Quand on veut s’attaquer à un problème, il faut revenir à la base pour frapper encore plus fort

Article réservé aux abonnés
OPINION / Pessamit, le 14 décembre 2020

Kuei Marc-Alexandre,

Je n’arrête pas de penser à notre dernière rencontre, précisément à la question que tu m’avais posée. À l’époque, je ne savais pas comment trouver les mots justes pour te répondre. Eh bien, deux ans plus tard, j’ai la clé de la porte de notre questionnement; la raison principale à la base du racisme. Tout est parti d’un livre que j’ai lu, s’intitulant Kuei, je te salue; conversation sur le racisme, un ouvrage qui fait écho à la volonté du gouvernement du Québec de modifier une partie de l’enseignement du système éducationnel québécois. En effet, pour Deni Ellis Béchard et Natasha Kanapé Fontaine, les auteurs du livre, le gouvernement est à la base du racisme, parce que c’est l’ignorance qui est le fondement de cette idéologie, et que c’est le gouvernement lui-même qui a créé ce manque de connaissances des allochtones envers les autochtones et vice-versa.

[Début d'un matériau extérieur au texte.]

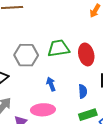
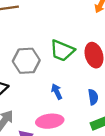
green trapezoid: (58, 48) -> (62, 51), turned -145

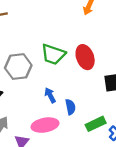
blue semicircle: (93, 97) -> (70, 107), moved

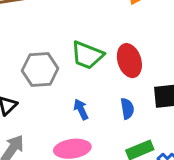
blue semicircle: (70, 107) -> (127, 109), moved

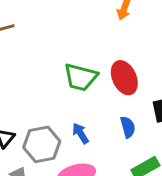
gray hexagon: (40, 69) -> (42, 144), moved

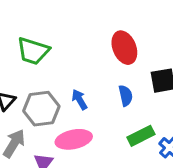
green trapezoid: (81, 77) -> (33, 51), moved

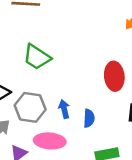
blue semicircle: (126, 96) -> (89, 118), moved

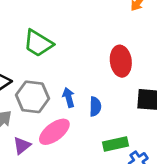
pink ellipse: (50, 141) -> (54, 132), turned -40

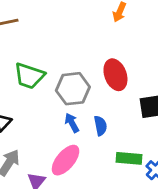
gray hexagon: (32, 97) -> (73, 89), moved
green rectangle: (115, 144) -> (129, 158), turned 30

Le 14 décembre 2020, j’ai écouté les nouvelles de dix-huit heures, puis, plusieurs heures après, j’ai commencé à me poser la question suivante: comment peut-on baser nos croyances sur des faits qui sont faux et qui donnent toujours l’avantage à un groupe plutôt qu’à l’autre? Est-ce normal que dans tous les livres, depuis l’époque de la colonisation, l’autochtone est l’antagoniste des allochtones et qu’à chaque fois, ce sont ces derniers qui gagnent le «combat»? L’histoire et les médias sont à l’avantage de l’homme blanc et c’est cette raison qui permet au racisme de gangrener encore la société. Dans les livres du système éducationnel québécois, nous voyons seulement les autochtones comme des personnes étranges, nomades, des simples chasseurs-cueilleurs portant un chapeau de plumes sur la tête? Le pire dans cela, c’est que si jamais un élève n’a pas le même point de vue sur les autochtones que celui imposé par le cahier, il aura une mauvaise réponse! Il n’y a aucune place au dialogue dans les écoles québécoises. Nous sommes des humains aussi civilisés que les allochtones! Nous fréquentons les mêmes écoles, partageons les mêmes technologies, avons des maisons pareilles aux vôtres.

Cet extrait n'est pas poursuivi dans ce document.